TRANSPORT Scotland has announced the long term solution to the ongoing problems at the Rest and be Thankful (A83).

Last month (February), Argyll and Bute Council demanded ‘urgent’ action on the landslip-hit route and said that a replacement road must be constructed by 2026 at the latest.

Following a preliminary assessment of 11 route corridor options for improving access to Argyll and Bute and a public consultation which received over 650 responses, Transport Scotland have opted for the Glen Croe corridor option.

The country’s transport agency said that the preferred route corridor is more cost effective and quicker to deliver, as well as having ‘significantly’ less environmental constraints when compared to the other options.

Transport Scotland also announced that work on route options within the preferred long-term corridor has been accelerated. It has today (March 18) launched an interactive story map detailing the options – which range from traditional roads to tunnels.

The national agency added that it will be commencing  the process of procuring long term consultancy services for the design work of the options next month and taking forward further survey and assessment work in parallel with this procurement subject to Covid-19 restrictions.

Cabinet secretary for transport, infrastructure and connectivity, Michael Matheson MSP said, “Following the disruption caused by landslips at the A83 Rest and Be Thankful, I understand the frustration and disruption that these bring for local communities and road users.

“We are progressing substantial short term investment in the existing A83 including installing a debris cage and new culvert, construction of an additional catchpit, debris fencing and flood mitigation measures at the River Croe crossing.

“I can also announce today that I have asked Transport Scotland to progress work to look at a medium term resilient route through Glen Croe including consideration of the Forestry Track, the Old Military Road and other options on land already owned by Scottish Ministers. Depending on the statutory consents required, this work will seek to develop finalised proposals within 18 months.

“Along with this work on the existing A83, we are working in parallel to identify a permanent solution to the road at the Rest and Be Thankful. Following the conclusion of the preliminary assessment of the corridor options under consideration the preferred corridor has been identified as the Glen Croe corridor, option 1.

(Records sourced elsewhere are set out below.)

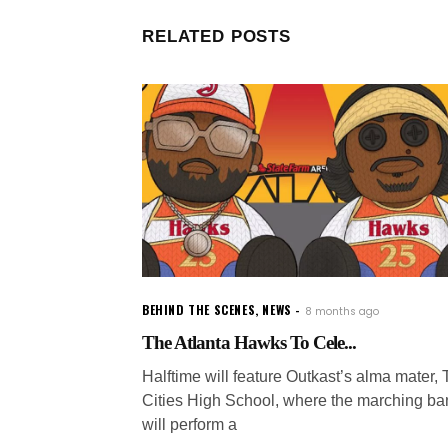
RELATED POSTS
BEHIND THE SCENES
,
NEWS
8 months ago
The Atlanta Hawks To Cele...
Halftime will feature Outkast’s alma mater, T
Cities High School, where the marching b
will perform a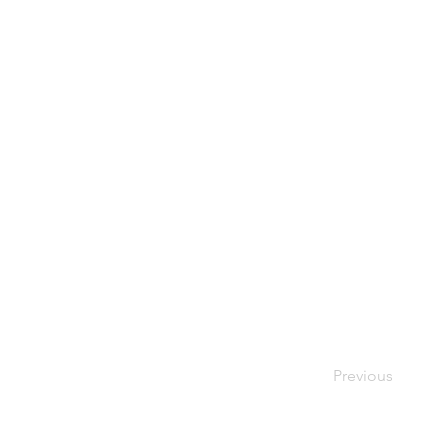
Previous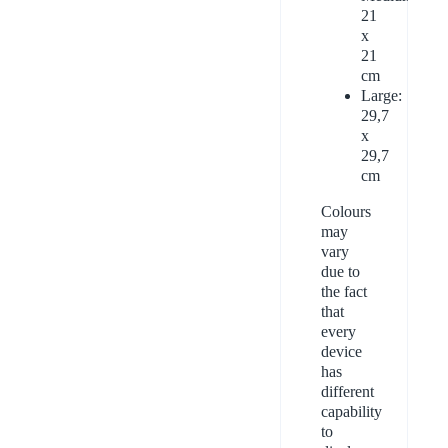
21
x
21
cm
Large:
29,7
x
29,7
cm
Colours
may
vary
due to
the fact
that
every
device
has
different
capability
to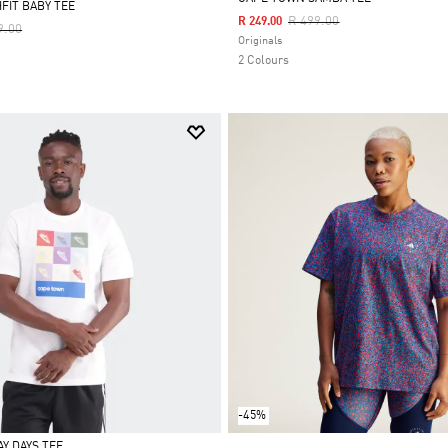
FIT BABY TEE
Price Reduced From
To
R 499.00
R 249.00
Reduced From
To
9.00
Selected
Originals
2 Colours
-45%
Y DAYS TEE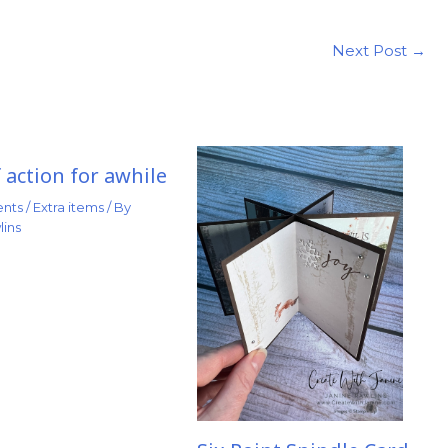
Next Post
→
 action for awhile
nts
/
Extra items
/ By
lins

“Identifying the preferred route corridor is a major step forward for this vital work and we are now pushing forward to look at five alternative options within that online corridor and starting the process shortly to appoint design consultants for this work. Following substantial public feedback our future assessment work will place particular emphasis on the timescale to deliver these options.

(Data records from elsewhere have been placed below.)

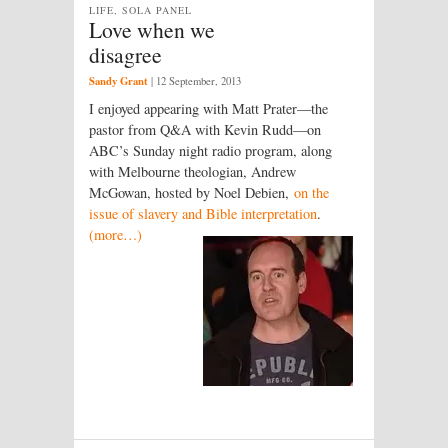
LIFE, SOLA PANEL
Love when we
disagree
Sandy Grant
|
12 September, 2013
I enjoyed appearing with Matt Prater—the
pastor from Q&A with Kevin Rudd—on
ABC’s Sunday night radio program, along
with Melbourne theologian, Andrew
McGowan, hosted by Noel Debien,
on the
issue of slavery and Bible interpretation
.
(more…)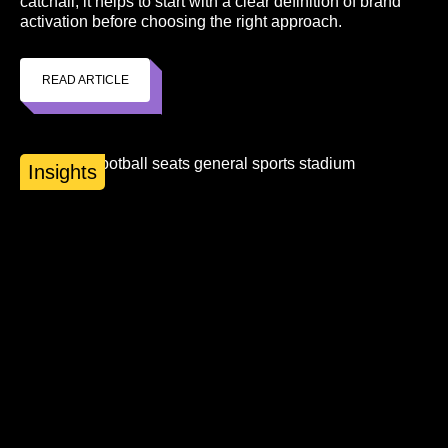
catchall, it helps to start with a clear definition of brand
activation before choosing the right approach.
READ ARTICLE
Insights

“As I made clear at the rural economy and connectivity committee last week, I have asked Transport Scotland to accelerate the preparation and delivery of the scheme where possible given the importance of the route to local communities and road users.

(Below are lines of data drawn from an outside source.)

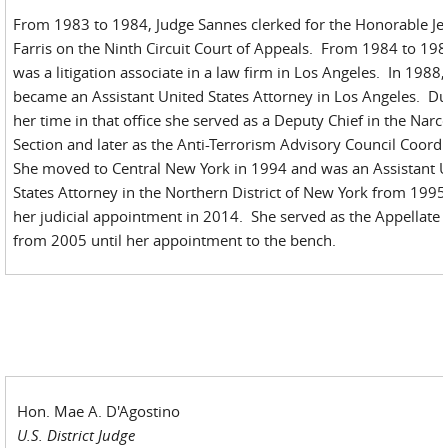
From 1983 to 1984, Judge Sannes clerked for the Honorable J
Farris on the Ninth Circuit Court of Appeals. From 1984 to 198
was a litigation associate in a law firm in Los Angeles. In 1988,
became an Assistant United States Attorney in Los Angeles. Du
her time in that office she served as a Deputy Chief in the Narco
Section and later as the Anti-Terrorism Advisory Council Coord
She moved to Central New York in 1994 and was an Assistant 
States Attorney in the Northern District of New York from 1995 
her judicial appointment in 2014. She served as the Appellate 
from 2005 until her appointment to the bench.
Hon. Mae A. D'Agostino
U.S. District Judge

“However, we are required to follow the correct statutory process to ensure a fair and transparent assessment of options and impacts on local communities and road users.

“From today the new Story Map portal will provide regular updates on the design work as we look at alternative options within the preferred route corridor. We are also encouraging those with an interest to provide feedback on the preferred route corridor and possible route options between now and the end of May.

“All of this work underlines the Scottish Government’s commitment to continued work with key stakeholders and local communities to ensure that Argyll & Bute remains open for business.”